The Washington Capitals will have you believe the value that Tom Wilson brings to their team is more than what you see on the stat sheet.
The classic “you can not always put a number on it” kind of player.
He is not a goal-scorer. He is not a big point-producer. He is probably never really going to score like a true top-line player. What he does do is kill penalties, and play a physical, defensive game where he throws his weight around and gets under the skin of opponents.
While it may not always be measured on the stat sheet, you can certainly put a dollar amount on it. At least as far as the Capitals are concerned.
That dollar amount is apparently a little more than $31 million over six years.
That is the contract the Capitals signed Wilson, a restricted free agent, to on Friday night.
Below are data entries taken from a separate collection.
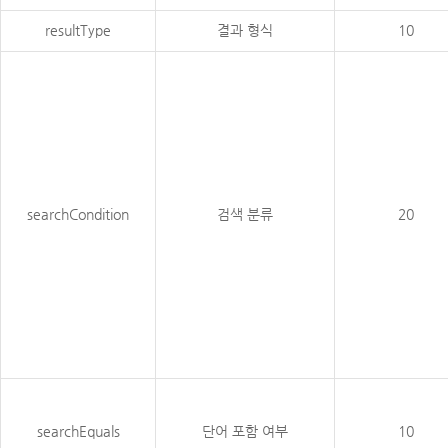
resultType
결과 형식
10
searchCondition
검색 분류
20
searchEquals
단어 포함 여부
10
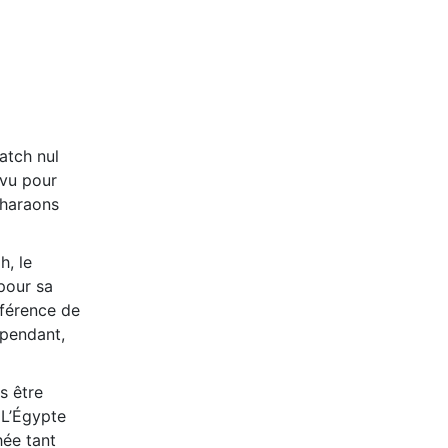
atch nul
évu pour
Pharaons
h, le
 pour sa
nférence de
ependant,
s être
 L’Égypte
hée tant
That contract comes out to a salary cap hit of $5.17 million per season and reportedly carries a modified no-trade clause years three through six of the contract.
“Tom is an invaluable member of our team and we are pleased that he will play a great part in our foreseeable future,” General manager Brian MacLellan said in a statement released by the team. “Tom is a unique player in this League. At 24 years of age, he has an impressive amount of experience and we believe that he will only continue to grow and improve as a player. With his ability to play in virtually any game situation, teams need players like Tom in order to succeed in the NHL.”
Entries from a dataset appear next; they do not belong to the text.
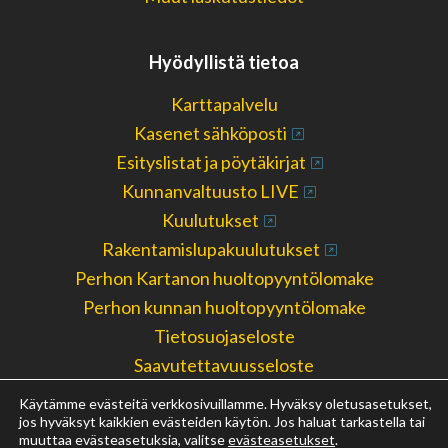
Hyödyllistä tietoa
Karttapalvelu
Kasenet sähköposti
Esityslistat ja pöytäkirjat
Kunnanvaltuusto LIVE
Kuulutukset
Rakentamislupakuulutukset
Perhon Kartanon huoltopyyntölomake
Perhon kunnan huoltopyyntölomake
Tietosuojaseloste
Saavutettavuusseloste
Ilmoittaudu kriisiviestintäketjuun
Käytämme evästeitä verkkosivuillamme. Hyväksy oletusasetukset,
Kirjaamo ja arkisto
jos hyväksyt kaikkien evästeiden käytön. Jos haluat tarkastella tai
muuttaa evästeasetuksia, valitse
evästeasetukset
.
By re-signing Wilson the Capitals are bringing back almost all of the roster that won the Stanley Cup this past season (minus center Jay Beagle and backup goalie Philipp Grubauer). It is also a significant number for Wilson as it pays him almost $2 million more per season than playoff hero Lars Eller, and just a few hundred thousand less than T.J. Oshie.
The 2017-18 season was Wilson’s most productive in the NHL as he finished with a career-high 14 goals and 35 total points, while getting a significant amount of time on the team’s top line alongside Alex Ovechkin. It was the first time in his career that he scored more than seven goals and only the second time he topped 20 points (his previous career high before this season was 23).
If you are the Capitals the argument in favor of the contract is, again, that Wilson does other things that do not always show up on the stat sheet, and that at age 24 he might still be developing as a player. The former argument probably carries some weight (whether those things are worth more than $5 million per season is certainly up for debate), but the latter would probably be a tough sell. Wilson is entering what should be his prime years in the NHL and, including playoffs, has over 400 games of experience. While he may not be an older player, he is not exactly young when it comes to his development. What you see at this point is probably what you are going to get.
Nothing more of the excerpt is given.